[Records from a data source]
Segment Open
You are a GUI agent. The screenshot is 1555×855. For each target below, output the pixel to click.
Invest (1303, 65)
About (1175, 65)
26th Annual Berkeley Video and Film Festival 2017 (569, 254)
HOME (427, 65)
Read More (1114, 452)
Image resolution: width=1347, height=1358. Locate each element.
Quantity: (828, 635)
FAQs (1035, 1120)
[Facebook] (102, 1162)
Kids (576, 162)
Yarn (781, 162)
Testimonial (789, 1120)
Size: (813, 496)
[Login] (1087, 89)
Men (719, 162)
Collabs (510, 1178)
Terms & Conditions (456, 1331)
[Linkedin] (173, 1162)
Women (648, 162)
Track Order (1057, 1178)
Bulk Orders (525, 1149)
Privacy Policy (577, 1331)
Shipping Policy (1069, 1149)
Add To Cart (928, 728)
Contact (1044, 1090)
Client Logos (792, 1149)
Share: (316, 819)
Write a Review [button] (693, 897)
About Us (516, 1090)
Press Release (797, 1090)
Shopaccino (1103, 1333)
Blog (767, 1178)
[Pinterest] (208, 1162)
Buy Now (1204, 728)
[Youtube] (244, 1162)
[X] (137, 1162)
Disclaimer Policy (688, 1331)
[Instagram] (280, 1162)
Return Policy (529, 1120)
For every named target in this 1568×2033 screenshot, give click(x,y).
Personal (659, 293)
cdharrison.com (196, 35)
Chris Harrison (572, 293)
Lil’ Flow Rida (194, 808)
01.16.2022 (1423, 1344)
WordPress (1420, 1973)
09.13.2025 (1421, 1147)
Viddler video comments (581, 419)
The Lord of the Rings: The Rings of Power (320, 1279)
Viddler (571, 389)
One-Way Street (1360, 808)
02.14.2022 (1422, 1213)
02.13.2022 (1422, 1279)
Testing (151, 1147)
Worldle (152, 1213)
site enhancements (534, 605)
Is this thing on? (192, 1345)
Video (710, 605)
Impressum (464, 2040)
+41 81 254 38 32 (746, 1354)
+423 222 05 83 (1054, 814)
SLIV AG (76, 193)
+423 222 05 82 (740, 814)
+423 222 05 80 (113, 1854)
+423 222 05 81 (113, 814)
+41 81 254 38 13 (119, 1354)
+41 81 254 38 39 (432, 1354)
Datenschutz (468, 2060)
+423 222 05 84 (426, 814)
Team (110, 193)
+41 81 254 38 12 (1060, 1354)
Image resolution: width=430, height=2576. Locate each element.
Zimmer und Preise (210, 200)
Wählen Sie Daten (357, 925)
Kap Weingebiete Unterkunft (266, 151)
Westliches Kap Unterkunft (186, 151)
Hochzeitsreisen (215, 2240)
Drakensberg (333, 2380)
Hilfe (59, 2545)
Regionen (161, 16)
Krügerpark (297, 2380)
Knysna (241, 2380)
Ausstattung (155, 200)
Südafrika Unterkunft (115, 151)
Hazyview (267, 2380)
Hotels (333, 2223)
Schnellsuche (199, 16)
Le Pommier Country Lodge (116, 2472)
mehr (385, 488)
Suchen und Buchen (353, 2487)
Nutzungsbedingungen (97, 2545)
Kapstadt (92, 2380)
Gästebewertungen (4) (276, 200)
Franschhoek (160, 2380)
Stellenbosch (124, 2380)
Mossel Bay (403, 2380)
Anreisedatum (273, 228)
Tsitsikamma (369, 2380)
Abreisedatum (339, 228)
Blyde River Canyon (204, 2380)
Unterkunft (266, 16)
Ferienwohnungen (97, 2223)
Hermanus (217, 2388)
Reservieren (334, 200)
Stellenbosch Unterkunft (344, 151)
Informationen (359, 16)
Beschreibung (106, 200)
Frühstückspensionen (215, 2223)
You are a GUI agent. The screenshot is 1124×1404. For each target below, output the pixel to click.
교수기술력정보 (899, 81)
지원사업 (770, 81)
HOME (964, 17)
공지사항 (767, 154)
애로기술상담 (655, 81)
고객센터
Segment Closed
TASK DETAILS
Give the data again. Keep every line identical.

RESULT
You are a GUI agent. The screenshot is 1555×855. For each target below, output the pixel to click.
Invest (1303, 65)
About (1175, 65)
26th Annual Berkeley Video and Film Festival 2017 (569, 254)
HOME (427, 65)
Read More (1114, 452)
Image resolution: width=1347, height=1358. Locate each element.
Quantity: (828, 635)
FAQs (1035, 1120)
[Facebook] (102, 1162)
Kids (576, 162)
Yarn (781, 162)
Testimonial (789, 1120)
Size: (813, 496)
[Login] (1087, 89)
Men (719, 162)
Collabs (510, 1178)
Terms & Conditions (456, 1331)
[Linkedin] (173, 1162)
Women (648, 162)
Track Order (1057, 1178)
Bulk Orders (525, 1149)
Privacy Policy (577, 1331)
Shipping Policy (1069, 1149)
Add To Cart (928, 728)
Contact (1044, 1090)
Client Logos (792, 1149)
Share: (316, 819)
Write a Review [button] (693, 897)
About Us (516, 1090)
Press Release (797, 1090)
Shopaccino (1103, 1333)
Blog (767, 1178)
[Pinterest] (208, 1162)
Buy Now (1204, 728)
[Youtube] (244, 1162)
[X] (137, 1162)
Disclaimer Policy (688, 1331)
[Instagram] (280, 1162)
Return Policy (529, 1120)
For every named target in this 1568×2033 screenshot, give click(x,y).
Personal (659, 293)
cdharrison.com (196, 35)
Chris Harrison (572, 293)
Lil’ Flow Rida (194, 808)
01.16.2022 (1423, 1344)
WordPress (1420, 1973)
09.13.2025 (1421, 1147)
Viddler video comments (581, 419)
The Lord of the Rings: The Rings of Power (320, 1279)
Viddler (571, 389)
One-Way Street (1360, 808)
02.14.2022 (1422, 1213)
02.13.2022 (1422, 1279)
Testing (151, 1147)
Worldle (152, 1213)
site enhancements (534, 605)
Is this thing on? (192, 1345)
Video (710, 605)
Impressum (464, 2040)
+41 81 254 38 32 (746, 1354)
+423 222 05 83 (1054, 814)
SLIV AG (76, 193)
+423 222 05 82 (740, 814)
+423 222 05 80 (113, 1854)
+423 222 05 81 (113, 814)
+41 81 254 38 13 (119, 1354)
+41 81 254 38 39 (432, 1354)
Datenschutz (468, 2060)
+423 222 05 84 (426, 814)
Team (110, 193)
+41 81 254 38 12 (1060, 1354)
Image resolution: width=430, height=2576. Locate each element.
Zimmer und Preise (210, 200)
Wählen Sie Daten (357, 925)
Kap Weingebiete Unterkunft (266, 151)
Westliches Kap Unterkunft (186, 151)
Hochzeitsreisen (215, 2240)
Drakensberg (333, 2380)
Hilfe (59, 2545)
Regionen (161, 16)
Krügerpark (297, 2380)
Knysna (241, 2380)
Ausstattung (155, 200)
Südafrika Unterkunft (115, 151)
Hazyview (267, 2380)
Hotels (333, 2223)
Schnellsuche (199, 16)
Le Pommier Country Lodge (116, 2472)
mehr (385, 488)
Suchen und Buchen (353, 2487)
Nutzungsbedingungen (97, 2545)
Kapstadt (92, 2380)
Gästebewertungen (4) (276, 200)
Franschhoek (160, 2380)
Stellenbosch (124, 2380)
Mossel Bay (403, 2380)
Anreisedatum (273, 228)
Tsitsikamma (369, 2380)
Abreisedatum (339, 228)
Blyde River Canyon (204, 2380)
Unterkunft (266, 16)
Ferienwohnungen (97, 2223)
Hermanus (217, 2388)
Reservieren (334, 200)
Stellenbosch Unterkunft (344, 151)
Informationen (359, 16)
Beschreibung (106, 200)
Frühstückspensionen (215, 2223)
You are a GUI agent. The screenshot is 1124×1404. For each target below, output the pixel to click.
교수기술력정보 (899, 81)
지원사업 (770, 81)
HOME (964, 17)
공지사항 (767, 154)
애로기술상담 (655, 81)
고객센터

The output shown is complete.